Ellen D. Wu, The Color of Success: Asian Americans and the Origins of the Model Minority (Politics and Society in Twentieth-Century America) (Princeton & Oxford: Princeton U. Press, 2014) (From the bookjacket: "The Color of Success tells the astonishing transformation of Asians in the United States from the 'yellow peril' to 'model minorities'--people distinct from the white majority but lauded as well-assimilated, upwardly mobile, and exemplar of traditional family values--in the middle decades of the twentieth century. As Ellen Wu shows, liberals argued for the acceptance of these immigrant communities into the national fold, charging that the failure of America to live in accordance with its democratic ideals endangered the country's aspirations to world leadership." "Weaving together myriad perspectives, Wu provides an unprecedented view of racial reform and the contradictions of national belonging in the civil rights era. She highlights the contest for power and authority within Japanese and Chinese America alongside the designs of those external to these populations, including government officials, social scientists, journalists, and others.
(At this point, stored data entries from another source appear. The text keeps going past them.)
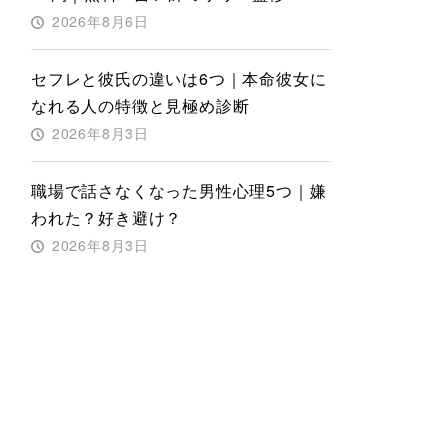
2026年8月6日
セフレと彼氏の違いは6つ｜本命彼女に
なれる人の特徴と見極め診断
2026年8月3日
職場で話さなくなった男性心理5つ｜嫌
われた？好き避け？
2026年8月3日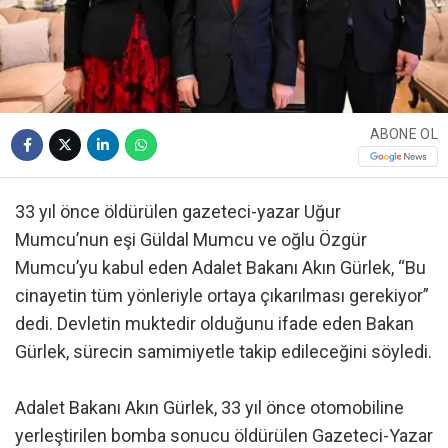
ABONE OL
33 yıl önce öldürülen gazeteci-yazar Uğur
Mumcu’nun eşi Güldal Mumcu ve oğlu Özgür
Mumcu’yu kabul eden Adalet Bakanı Akın Gürlek, “Bu
cinayetin tüm yönleriyle ortaya çıkarılması gerekiyor”
dedi. Devletin muktedir olduğunu ifade eden Bakan
Gürlek, sürecin samimiyetle takip edileceğini söyledi.
Adalet Bakanı Akın Gürlek, 33 yıl önce otomobiline
yerleştirilen bomba sonucu öldürülen Gazeteci-Yazar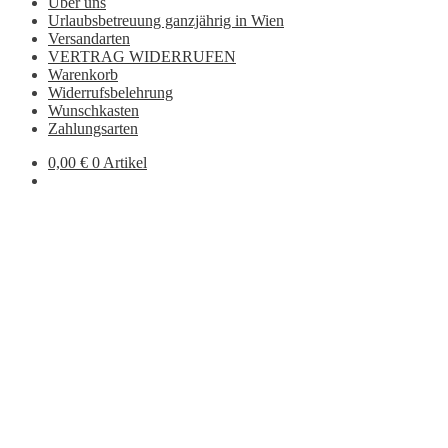
Über uns
Urlaubsbetreuung ganzjährig in Wien
Versandarten
VERTRAG WIDERRUFEN
Warenkorb
Widerrufsbelehrung
Wunschkasten
Zahlungsarten
0,00
€
0 Artikel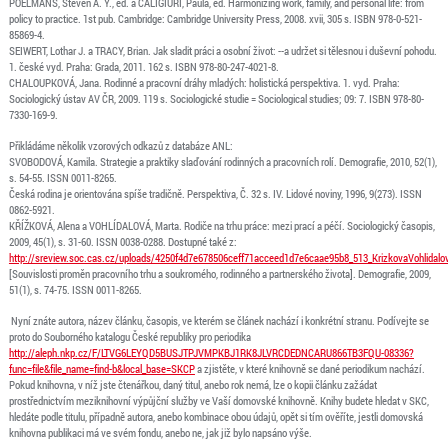
POELMANS, Steven A. Y., ed. a CALIGIURI, Paula, ed. Harmonizing work, family, and personal life: from
policy to practice. 1st pub. Cambridge: Cambridge University Press, 2008. xvii, 305 s. ISBN 978-0-521-
85869-4.
SEIWERT, Lothar J. a TRACY, Brian. Jak sladit práci a osobní život: --a udržet si tělesnou i duševní pohodu.
1. české vyd. Praha: Grada, 2011. 162 s. ISBN 978-80-247-4021-8.
CHALOUPKOVÁ, Jana. Rodinné a pracovní dráhy mladých: holistická perspektiva. 1. vyd. Praha:
Sociologický ústav AV ČR, 2009. 119 s. Sociologické studie = Sociological studies; 09: 7. ISBN 978-80-
7330-169-9.
Přikládáme několik vzorových odkazů z databáze ANL:
SVOBODOVÁ, Kamila. Strategie a praktiky slaďování rodinných a pracovních rolí. Demografie, 2010, 52(1),
s. 54-55. ISSN 0011-8265.
Česká rodina je orientována spíše tradičně. Perspektiva, Č. 32 s. IV. Lidové noviny, 1996, 9(273). ISSN
0862-5921.
KŘÍŽKOVÁ, Alena a VOHLÍDALOVÁ, Marta. Rodiče na trhu práce: mezi prací a péčí. Sociologický časopis,
2009, 45(1), s. 31-60. ISSN 0038-0288. Dostupné také z:
http://sreview.soc.cas.cz/uploads/4250f4d7e678506ceff71acceed1d7e6caae95b8_513_KrizkovaVohlidal
[Souvislosti proměn pracovního trhu a soukromého, rodinného a partnerského života]. Demografie, 2009,
51(1), s. 74-75. ISSN 0011-8265.
Nyní znáte autora, název článku, časopis, ve kterém se článek nachází i konkrétní stranu. Podívejte se
proto do Souborného katalogu České republiky pro periodika
http://aleph.nkp.cz/F/LTVG6LEYQD5BUSJTPJVMPKBJ1RK8JLVRCDEDNCARU866TB3FQU-08336?
func=file&file_name=find-b&local_base=SKCP
a zjistěte, v které knihovně se dané periodikum nachází.
Pokud knihovna, v níž jste čtenářkou, daný titul, anebo rok nemá, lze o kopii článku zažádat
prostřednictvím meziknihovní výpůjční služby ve Vaší domovské knihovně. Knihy budete hledat v SKC,
hledáte podle titulu, případně autora, anebo kombinace obou údajů, opět si tím ověříte, jestli domovská
knihovna publikaci má ve svém fondu, anebo ne, jak již bylo napsáno výše.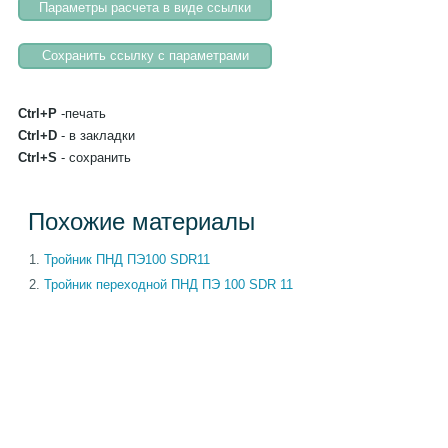
Ctrl+P
-печать
Ctrl+D
- в закладки
Ctrl+S
- сохранить
Похожие материалы
Тройник ПНД ПЭ100 SDR11
Тройник переходной ПНД ПЭ 100 SDR 11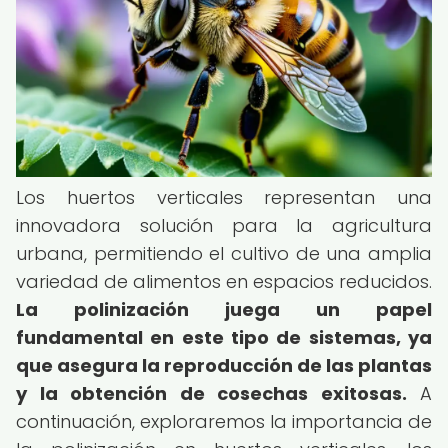
Los huertos verticales representan una
innovadora solución para la agricultura
urbana, permitiendo el cultivo de una amplia
variedad de alimentos en espacios reducidos.
La polinización juega un papel
fundamental en este tipo de sistemas, ya
que asegura la reproducción de las plantas
y la obtención de cosechas exitosas.
A
continuación, exploraremos la importancia de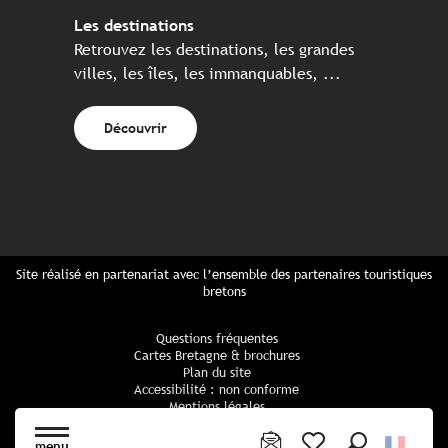
Les destinations
Retrouvez les destinations, les grandes
villes, les îles, les immanquables, ...
Découvrir
Site réalisé en partenariat avec l’ensemble des partenaires touristiques
bretons
Questions fréquentes
Cartes Bretagne & brochures
Plan du site
Accessibilité : non conforme
Mentions légales
Politique de confidentialité
Politique cookies
menu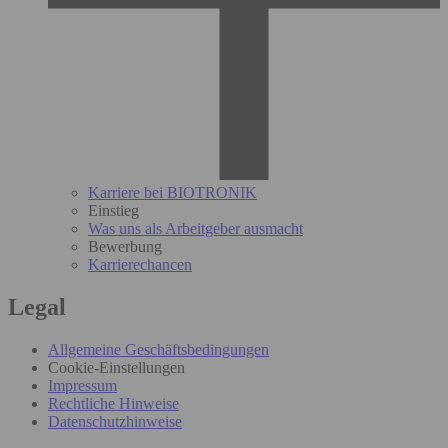
Karriere bei BIOTRONIK
Einstieg
Was uns als Arbeitgeber ausmacht
Bewerbung
Karrierechancen
Legal
Allgemeine Geschäftsbedingungen
Cookie-Einstellungen
Impressum
Rechtliche Hinweise
Datenschutzhinweise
And she demonstrates that the invention of the model minority took place in multiple arenas, such as battles over zoot suits leaving wartime internment camps, the juvenile delinquency panic of the 1950s, Hawaii statehood, and the African American freedom movement. Together, these illuminate the impact of foreign relations on the domestic racial order and how the nation accepted Asian as legitimate citizens while continuing to perceive them as indelible outsiders." "By charting the emergence of the model minority stereotype, The Color of Success reveals that this far-reaching, politically charged process continues to have profound implications for how Americans understand race, opportunity, and nationhood.").